One aspect that children didn’t know they needed — parents are keenly aware, of course — is constant stimulation. What they may have seen as ‘tedious study’ was keeping their brains whirring and active. So, to provide this in their homes is absolutely key during times of Social Distancing. One school in Bali shares how they’ve adapted their teachings to provide this educational stimulation to their students — no easy feat with so many students.
Bali Island School (BIS) took preventative measures very quickly, moving to ‘Level III’ of their Emergency Response Plan to reduce the risk of Covid-19 of only the children but staff, faculty and parents. In fact, as soon as January the school were already preparing for potential scenarios.
Teachers were given early training on four applications they would use in the case of Online Learning, and actually practiced and ran-through these with their classes when schools remained open. This made sure everyone was ready in the eventuality of school closure.
Then, on 16 March 2020, the Bali Island School began their Online Studying program, or Distance Learning programs. Whilst many schools have closed for safety, a discussion with BIS’ Head of School, Garth Wyncoll, shows the impressive level they have been able to continue provide an engaging learning experience to their students from afar.
Firstly, on their last day of school, Primary school students went home with a fully-kitted out study pack. These included differentiated reading material, maths worksheets, art projects and more. When all of these were finished, parents could come in and swap them out for new study packs.
This was part of the asynchronous learning program, whereby students could work on tasks within a time-period but work on them in their own time. Preferably with the help of their parents, of course.
This type of learning extends to the Secondary school students as well, however most of their work was online-based, implementing applications like See-Saw, Google Docs and Google Classrooms (which they use even when in school) to access work and tasks set by their teachers.

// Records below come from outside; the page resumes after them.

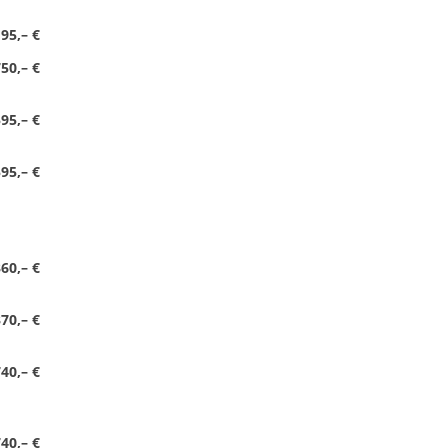
195,– €
50,– €
95,– €
95,– €
60,– €
70,– €
40,– €
40,– €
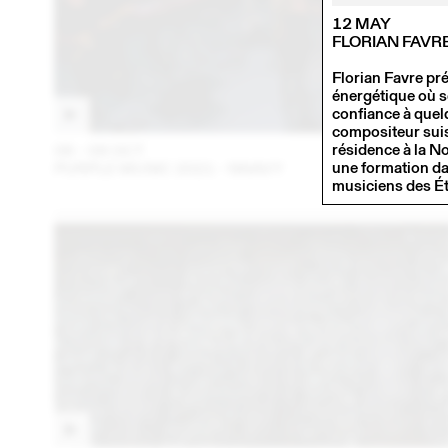
12 MAY
FLORIAN FAVR
Florian Favre pr
énergétique où se 
confiance à quelq
compositeur suis
résidence à la No
06 – 08 OCT
202
une formation dan
PURPLE MUSIC 2021 - NNAVY
musiciens des Ét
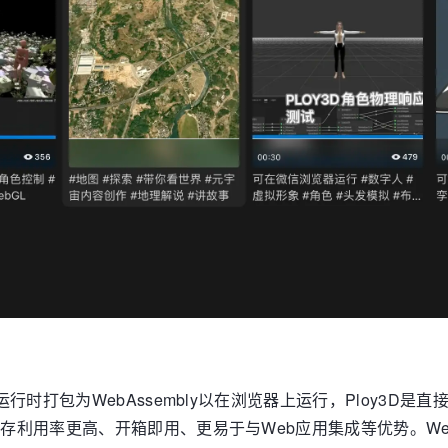
行时打包为WebAssembly以在浏览器上运行，Ploy3D是直接基于J
轻、内存利用率更高、开箱即用、更易于与Web应用集成等优势。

Of course, as one of the most established IB Schools in Bali, BIS continues to provide synchronous learning, whereby tasks are completed together, allowing engagement with other classmates or with their teacher. This is all done online, of course, using Google Meets conferences. They continue to hold ‘Home Room’, where whole classes go online together to talk, ask questions and socialise – with their teachers included. During school office hours, students also have the freedom to call their teachers for a one-on-one video session (all calls are recorded for child protection).

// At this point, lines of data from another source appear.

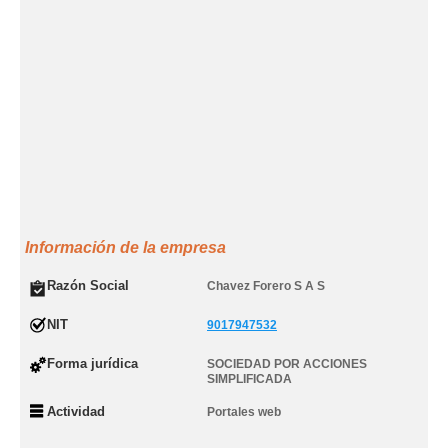
Información de la empresa
Razón Social
Chavez Forero S A S
NIT
9017947532
Forma jurídica
SOCIEDAD POR ACCIONES
SIMPLIFICADA
Actividad
Portales web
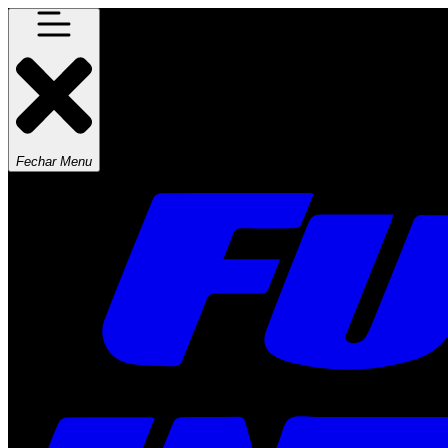
Fechar Menu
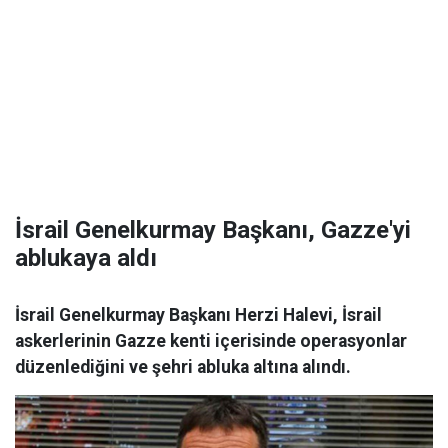
İsrail Genelkurmay Başkanı, Gazze'yi
ablukaya aldı
İsrail Genelkurmay Başkanı Herzi Halevi, İsrail
askerlerinin Gazze kenti içerisinde operasyonlar
düzenlediğini ve şehri abluka altına alındı.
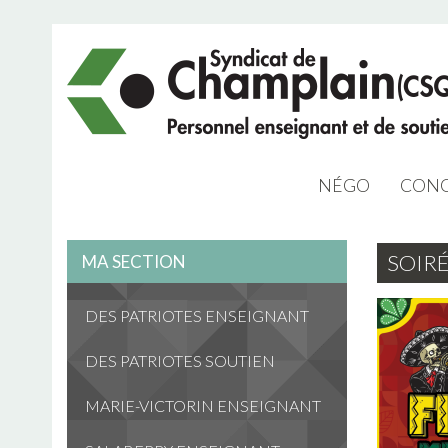
NÉGO
CONG
NÉGO 2023
SOIRÉ
MA SECTION
ARCHIVES NÉG
DES PATRIOTES ENSEIGNANT
DES PATRIOTES SOUTIEN
MARIE-VICTORIN ENSEIGNANT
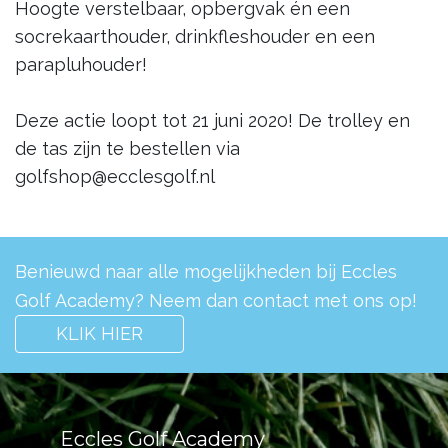
Hoogte verstelbaar, opbergvak én een
socrekaarthouder, drinkfleshouder en een
parapluhouder!
Deze actie loopt tot 21 juni 2020! De trolley en
de tas zijn te bestellen via
golfshop@ecclesgolf.nl
Benieuwd naar alle mogelijkheden bij Eccles
Golf Academy? Neem dan contact met ons op!
KLIK HIER
Eccles Golf Academy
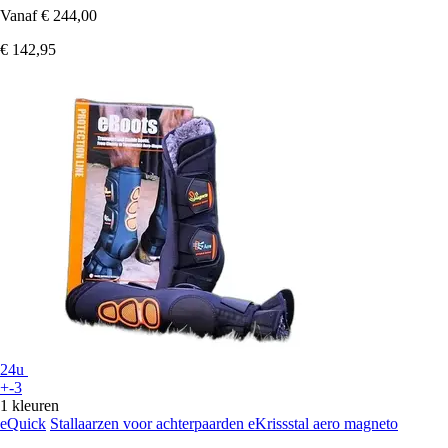
Vanaf
€ 244,00
€ 142,95
24u
+-3
1 kleuren
eQuick
Stallaarzen voor achterpaarden eKrissstal aero magneto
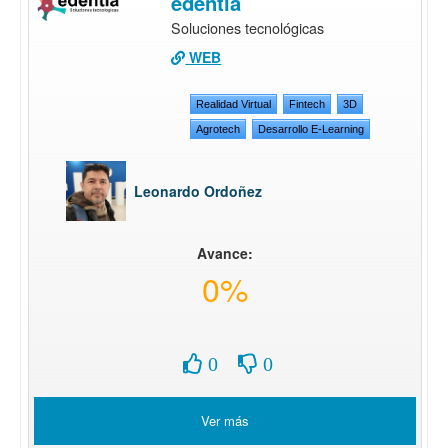
edentia
Soluciones tecnológicas
WEB
Realidad Virtual
Fintech
3D
Agrotech
Desarrollo E-Learning
Leonardo Ordoñez
Avance:
0%
0
0
Ver más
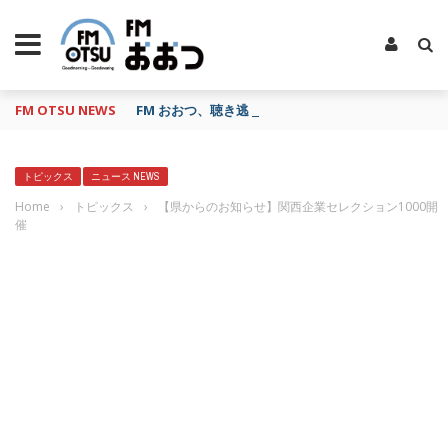
FM OTSU NEWS
FM おおつ、聴き逃し番組配信サービス「shelfs」
トピックス
ニュース NEWS
Home
›
トピックス
›
【県からのお知らせ】関西企業セレクション1000開
催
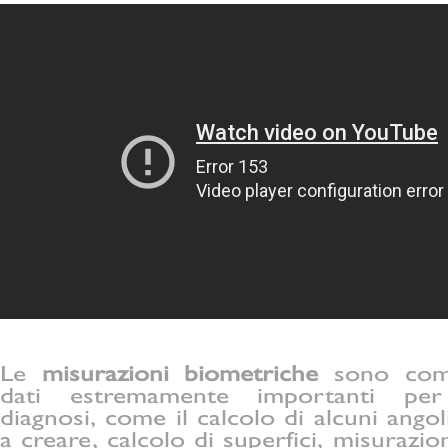
Le
misurazioni biometriche
sono comp
dati estremamente importanti per
diagnosi, come il calcolo di alcuni ango
a creare, calcolo di superfici, misurazio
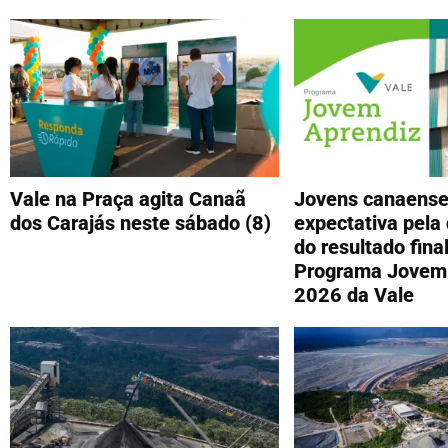
Vale na Praça agita Canaã
Jovens canaense
dos Carajás neste sábado (8)
expectativa pela
do resultado fina
Programa Jovem
2026 da Vale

Technology has clearly been a key facilitator in the school’s ability to continually provide education to their students. Two applications which have simulated classroom experiences are ‘Explain Everything’, a whiteboard-simulator allowing teachers to explain with visuals; and Loom, an application that allows teachers to voice record over documents, helping to go through tasks or worksheets etc.
Garth Wyncoll shares that he had been in similar circumstances back in 2014 when working in Lagos, Nigeria, when an Ebola outbreak caused similar learning requirements. However, he explains that since then the online learning experience has been thoroughly enriched and expanded.

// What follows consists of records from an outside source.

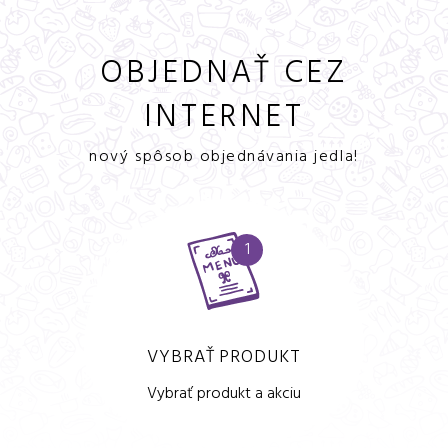
OBJEDNAŤ CEZ
INTERNET
nový spôsob objednávania jedla!
1
VYBRAŤ PRODUKT
Vybrať produkt a akciu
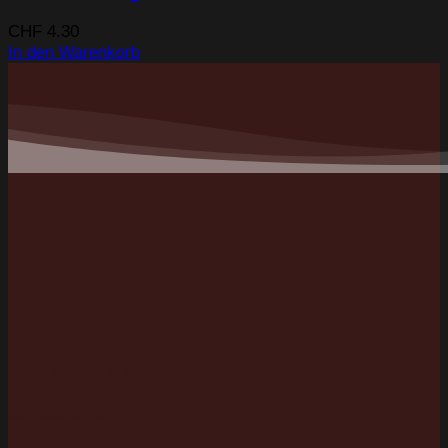
CHF
4.30
In den Warenkorb
BÄCKEREI MAIER
Gut Gesund Genial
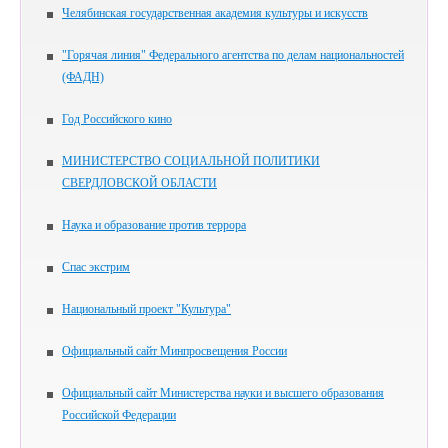
Челябинская государственная академия культуры и искусств
"Горячая линия" Федерального агентства по делам национальностей
(ФАДН)
Год Российского кино
МИНИСТЕРСТВО СОЦИАЛЬНОЙ ПОЛИТИКИ
СВЕРДЛОВСКОЙ ОБЛАСТИ
Наука и образование против террора
Спас экстрим
Национальный проект "Культура"
Официальный сайт Минпросвещения России
Официальный сайт Министерства науки и высшего образования
Российской Федерации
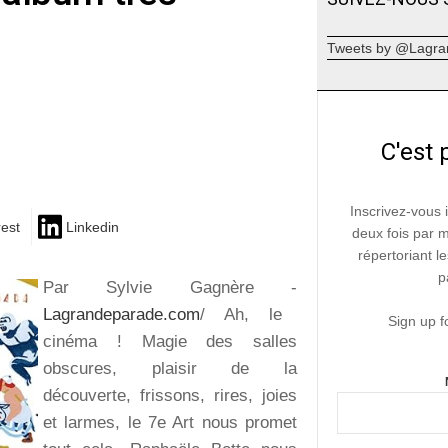
Tweets by @Lagra
C'est 
Inscrivez-vous 
rest
Linkedin
deux fois par 
répertoriant le
p
Par Sylvie Gagnère -
Lagrandeparade.com
/ Ah, le
Sign up f
cinéma ! Magie des salles
obscures, plaisir de la
découverte, frissons, rires, joies
et larmes, le 7e Art nous promet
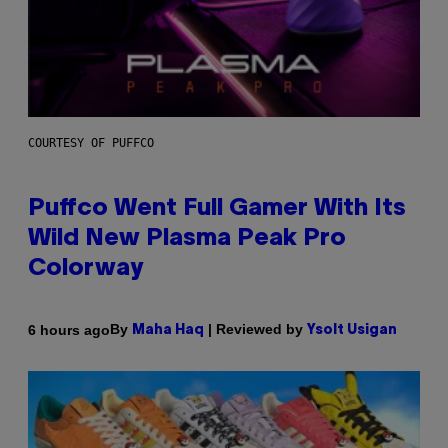
COURTESY OF PUFFCO
Puffco Went Full Gamer With Its
Wild New Plasma Peak Pro
Colorway
By
| Reviewed by
6 hours ago
Maha Haq
Ysolt Usigan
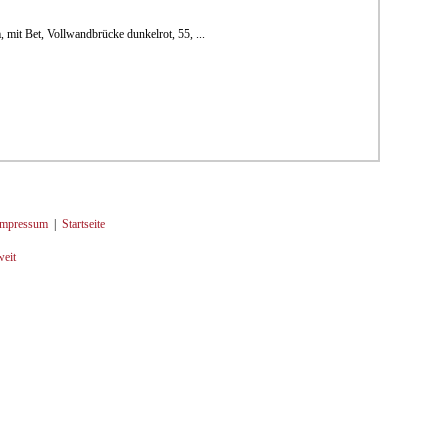
 mit Bet, Vollwandbrücke dunkelrot, 55, ...
Impressum
|
Startseite
weit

What has been great, he explains, is the international education community have been generous too. International schools in countries hit earlier than Indonesia shared a lot of their experiences and take-aways; and education companies gave many of their learning resources out for free.
The teachers are invited to use their own creativity as well, one example had two teachers collaborating on a class through Google Meets, one teacher was explaining “forces” (push and pull etc) to her class, whilst the other demonstrated on a different feed on her bicycle at home.
As many parents around the world struggle to properly stimulate their children’s minds and keep them active – be it lack of resources or scrambling with time – school’s can come in as the bastions of hope. There are many indirect effects of this Covid-19 situation, other than the virus, sickness etc – lives at home have been disrupted and people have had to change the very way they operate on a day-to-day basis. Thus, it’s good to see institutions adjusting and adapting to the circumstances.